SoftBank is all over the place. In June, it announced that it would take two robotics firms – Boston Dynamics and Schaft – off Alphabet’s hands, after Alphabet tried to unload them for a year. Terms of the deal were not disclosed.
At about that time, a JP Morgan report marveled at the Japanese M&A efforts:
Japanese corporations have increasingly embraced outbound M&A to fund growth and advance their strategic objectives … they historically did not embrace M&A as a core element of their strategy.
The mindset regarding acquiring international businesses has changed, as it has become necessary to enhance competitiveness and growth.
There’s also some smaller fry: Big Beer’s purchase of another US craft brewer. In early August, Anchor Brewing Co. — the San Francisco brewer was founded in 1896, saved from extinction in the 1960s, and is now the 22nd-largest craft brewer in the US by sales volume — announced that it will be acquired by Sapporo Holdings for $85 million.
Beer consumption in Japan has been declining for years. So the fourth-largest brewer in Japan wants to muscle in on the craft brew boom in the US in order to find some growth.
Alas, Big Beer sales in the US have also been declining for years, except that craft brewers have surged out of nowhere, and their sales have largely made up for the decline in Big Beer brands. With this deal, Sapporo hopes to expand its foothold in the US market.
“The Japanese brewers do not have a distinguished track record with regards to M&A outside of their home markets,” Tom Russo, a partner at Gardner Russo & Gardner, told Bloomberg. The firm is a large shareholders of Big Beer competitors Anheuser-Busch InBev and Heineken Holding NV, both of which have acquired major US craft brewers.
And the Japanese deals go across the spectrum…
In early July, Konica Minolta – which makes copiers, printers, and other equipment – announced that it and the state-backed investment fund INCJ would acquire genetic testing firm Ambry Genetics in California. Konica Minolta will take a 60% stake; INCJ will take a 40% state.
The deal, valued at $800 million, could expand to $1 billion based on Ambry Genetics’ earnings performance over the next two years. Growth in the equipment business is kind of slow, and so Konica Minolta is trying to get into healthcare.

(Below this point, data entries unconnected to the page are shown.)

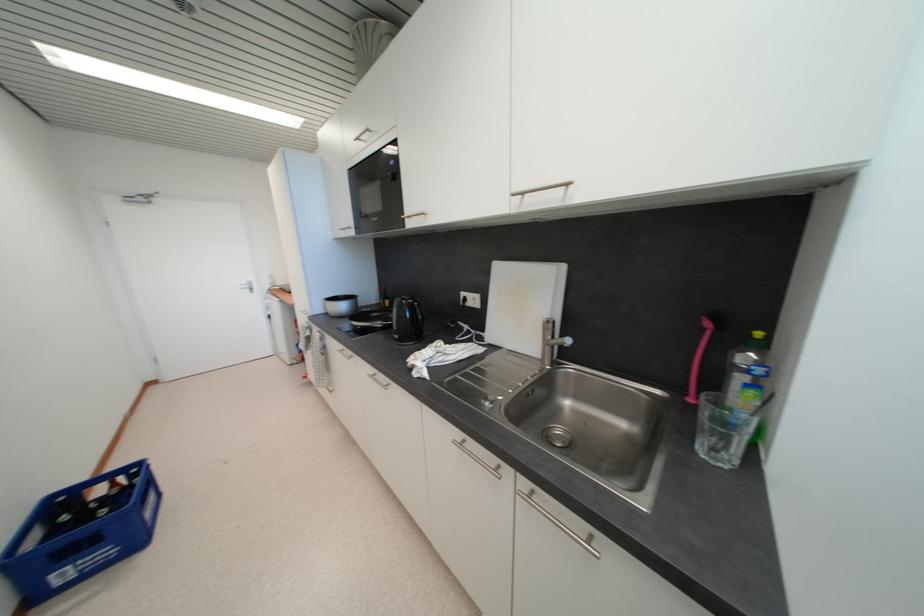 The width and height of the screenshot is (924, 616). What are the coordinates of `silver cooking pot` in the screenshot? It's located at (341, 305). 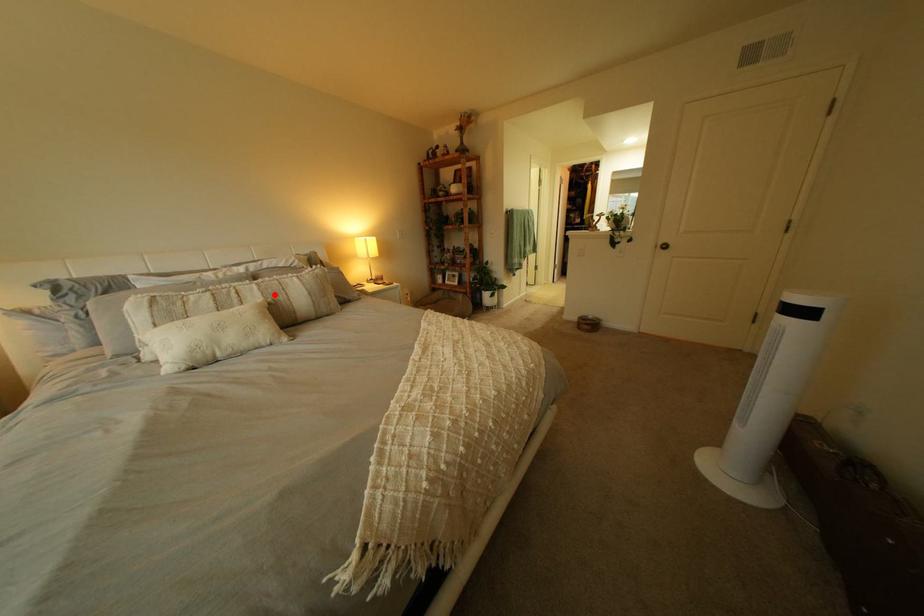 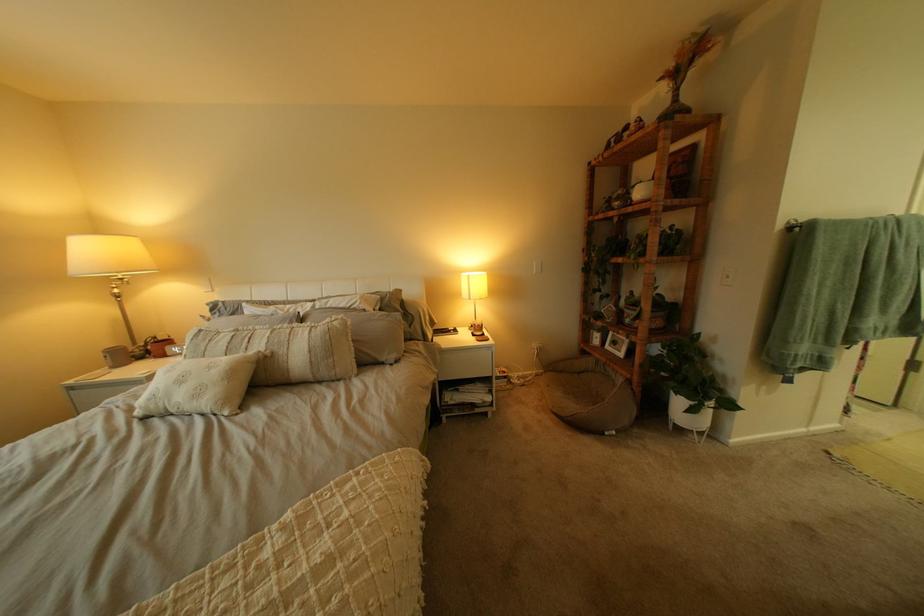 Find the pixel in the second image that matches the highlighted location in the first image.

(281, 342) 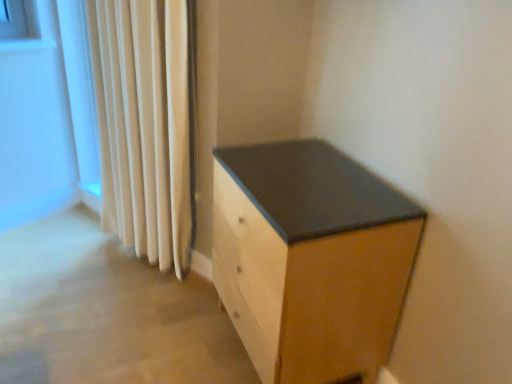 Question: Relative to beige fabric curtain at left, is matte black drawer at center in front or behind?

Choices:
 (A) behind
 (B) front

Answer: (B)

Question: From the image's perspective, is matte black drawer at center located above or below beige fabric curtain at left?

Choices:
 (A) above
 (B) below

Answer: (B)

Question: Based on their positions, is matte black drawer at center located to the left or right of beige fabric curtain at left?

Choices:
 (A) right
 (B) left

Answer: (A)

Question: From a real-world perspective, relative to matte black drawer at center, is beige fabric curtain at left vertically above or below?

Choices:
 (A) above
 (B) below

Answer: (A)

Question: Is beige fabric curtain at left taller or shorter than matte black drawer at center?

Choices:
 (A) short
 (B) tall

Answer: (B)

Question: Based on their positions, is beige fabric curtain at left located to the left or right of matte black drawer at center?

Choices:
 (A) left
 (B) right

Answer: (A)

Question: Is beige fabric curtain at left in front of or behind matte black drawer at center in the image?

Choices:
 (A) front
 (B) behind

Answer: (B) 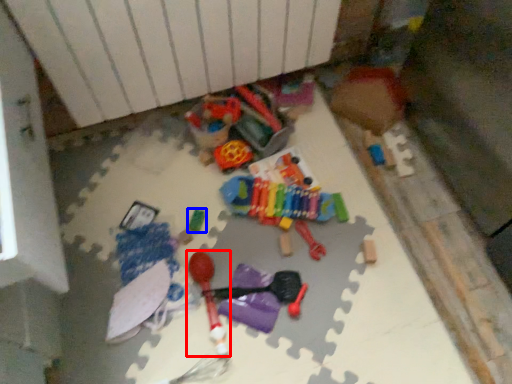 Question: Which of the following is the farthest to the observer, toy (highlighted by a red box) or toy (highlighted by a blue box)?

Choices:
 (A) toy
 (B) toy

Answer: (B) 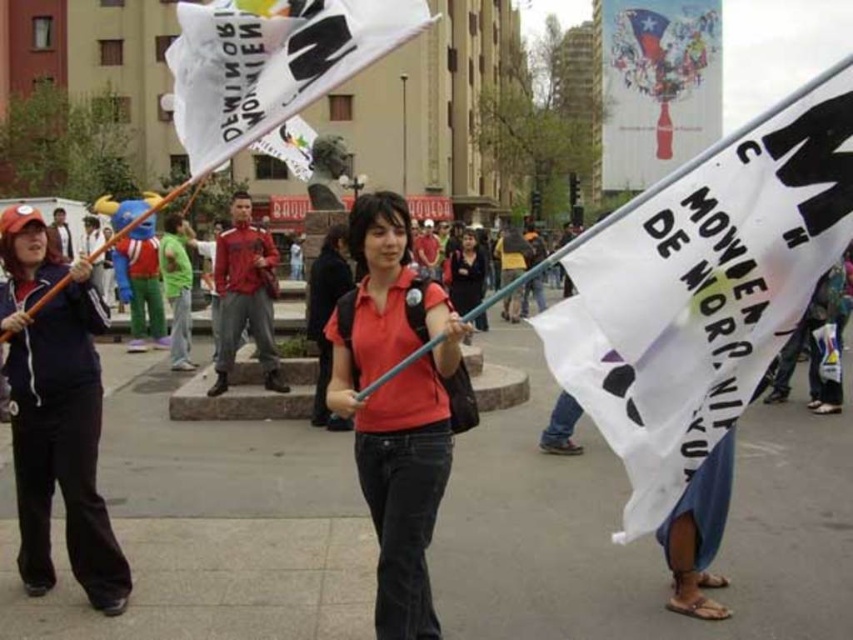 Question: From the image, what is the correct spatial relationship of white paper flag at center in relation to matte red shirt at center?

Choices:
 (A) left
 (B) right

And, again just in the nick of time, there’s the US brick-and-mortar retail meltdown, welcoming Japanese buyers. In April, Adastria Co., a Japanese apparel company with 1,358 retail stores in Japan and 108 stores overseas, acquired Los Angeles–based Velvet LLC that owns the Velvet by Graham and Spencer label. It’s all about “the luxurious but laid-back appeal of coveted LA style,” as it says on its site. It sells its goods in its own eight retail stores in the US, in high-end boutiques, and in premium department stores, such as Neiman Marcus, that are at the center of the brick-and-mortar retail meltdown.
“We have strong expertise in retail operations,” said Adastria COO Masa Matsushita. So this is going to work out.
Nomura Securities, after eliminating about 900 jobs in the US and Europe over the past 12 months, is looking “once again” to hire bankers to expand its share of deal-making by Japanese firms in the Americas, Nomura Securities’ new president Toshio Morita told Bloomberg in April. The hiring round in the US could be larger than before, he said.
“We will have to expand in the Americas once again as Japanese companies are increasingly doing global M&A in the region, and the region will generate the biggest fees,” he said.
“There are plenty of client needs for the Americas,” Morita said. “Listed firms in Japan are anxious that the business landscape would change in 10 years because of the falling and aging population.”
So now Japanese companies, struggling with a low-growth economy at home, are seeking growth via a record acquisition binge in the US after US asset prices have run up at an astounding pace for eight years straight, and after other buyers are cold feet. File this in the Contrarian Indicators category.